The business model can be summarized in one sentence: We are more afraid of AI than anyone else, so you should pay us to create it.
This narrative operates perfectly in 2023-2024. AI safety is a hot topic in Washington, and Anthropic is the most popular lobbyist.
In 2026, the wind will shift.
"Woke AI" will become an attack label, state-level AI regulatory bills will be blocked by the White House, and while California's SB 53, supported by Anthropic, was signed into law, there will be desolation at the federal level.
Anthropic's safety narrative is shifting from a "differentiated advantage" to a "political liability."

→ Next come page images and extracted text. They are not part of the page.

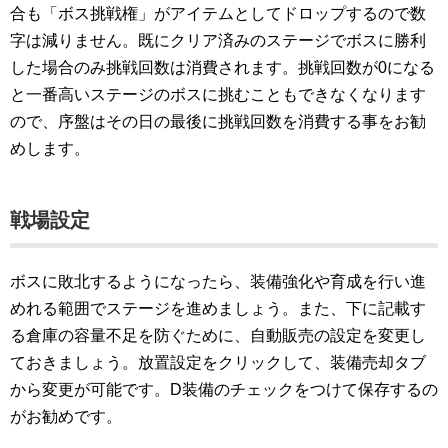
合も「ボス挑戦権」がアイテムとしてドロップするので数
字は減りません。既にクリア済みのステージでボスに勝利
した場合のみ挑戦回数は消費されます。挑戦回数が0になる
と一番高いステージのボスに挑むこともできなくなります
ので、序盤はその日の最後に挑戦回数を消費する事をお勧
めします。
戦場設定
ボスに敗北するようになったら、装備強化や育成を行い進
めれる範囲でステージを進めましょう。また、下に記載す
る倉庫の容量不足を防ぐために、自動販売の設定を変更し
ておきましょう。放置設定をクリックして、装備売却タブ
から変更が可能です。D装備のチェックをつけて保存するの
がお勧めです。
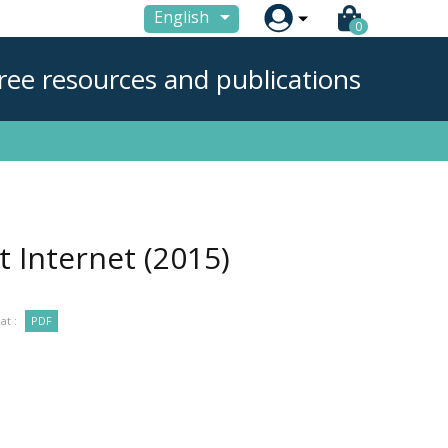

English
0
ree resources and publications
et Internet
(2015)
at :
PDF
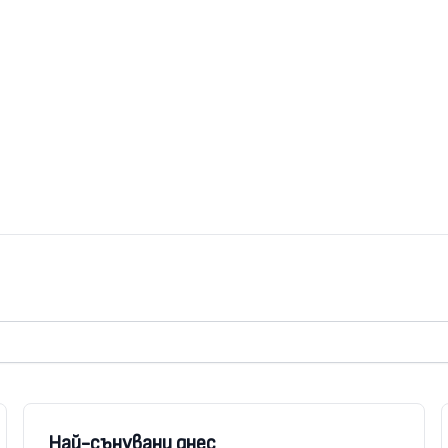
Най-сънувани днес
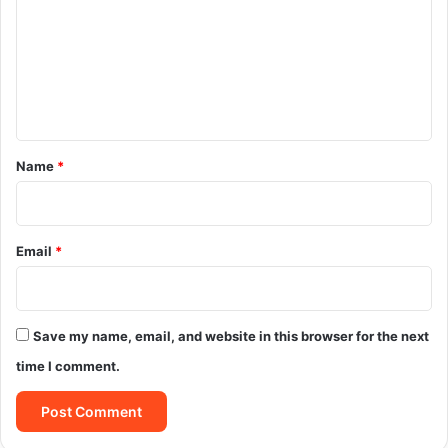
m
m
e
n
t
*
Name
*
Email
*
Save my name, email, and website in this browser for the next
time I comment.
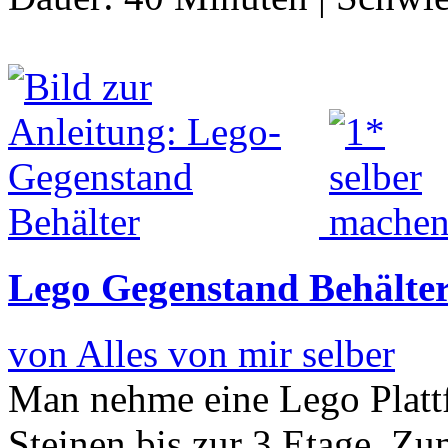
Lego Gegenstand Behälte
von Alles von mir selber
Man nehme eine Lego Platt
Steinen bis zur 3 Etage. Zu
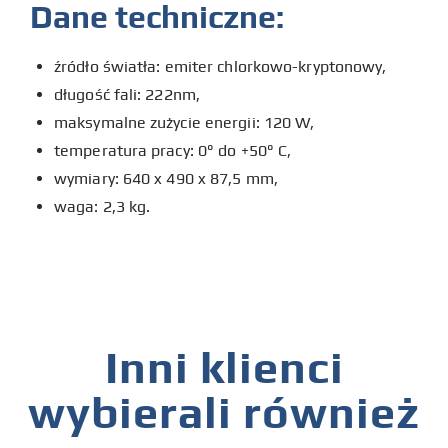
Dane techniczne:
źródło światła: emiter chlorkowo-kryptonowy,
długość fali: 222nm,
maksymalne zużycie energii: 120 W,
temperatura pracy: 0° do +50° C,
wymiary: 640 x 490 x 87,5 mm,
waga: 2,3 kg.
Inni klienci
wybierali również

Anthropic is performing a complex balancing act. It needs to be "safe" enough to maintain its brand while also being "flexible" enough not to be abandoned by the market and government. The problem is that the tolerances on both ends are shrinking.
How Much Is the Safety Narrative Worth Now?
Putting three pieces together, the picture becomes clear.
Accusing Chinese companies of distilling Claude is aimed at reinforcing the lobbying narrative for chip export controls. To keep up in the arms race, the safety pause commitment was deleted. Refusing the Pentagon's demand for autonomous weapons is to preserve the last layer of moral veneer.
Each step has logic, but each step contradicts the others.
You cannot claim that Chinese companies "distilling" your model poses a national security risk while simultaneously removing commitments to prevent your own model from going rogue. If the models are indeed that dangerous, you should be more cautious, not more aggressive.
Unless you are Anthropic.
In the AI industry, identity is defined not by your statements but by your balance sheet. Anthropic's "safety" narrative is essentially a brand premium.
In the early days of the AI arms race, this premium was valuable. Investors were willing to pay a higher valuation for "responsible AI," governments were willing to give the green light for "trustworthy AI," and customers were willing to pay for "safer AI."
But by 2026, this premium is evaporating.
What Anthropic now faces is not a question of "whether to compromise," but a ranking question of "who to compromise with first." Compromise with the Pentagon, and the brand is damaged. Compromise with competitors, and the safety commitments are invalidated. Compromise with investors, and both sides have to yield.
By 5:01 PM on Friday, Anthropic will deliver its answer.
But no matter what the answer is, one thing is already certain: the Anthropic that once stood on "we are different from OpenAI" is becoming just like everyone else.
The endpoint of an identity crisis is often the disappearance of that identity.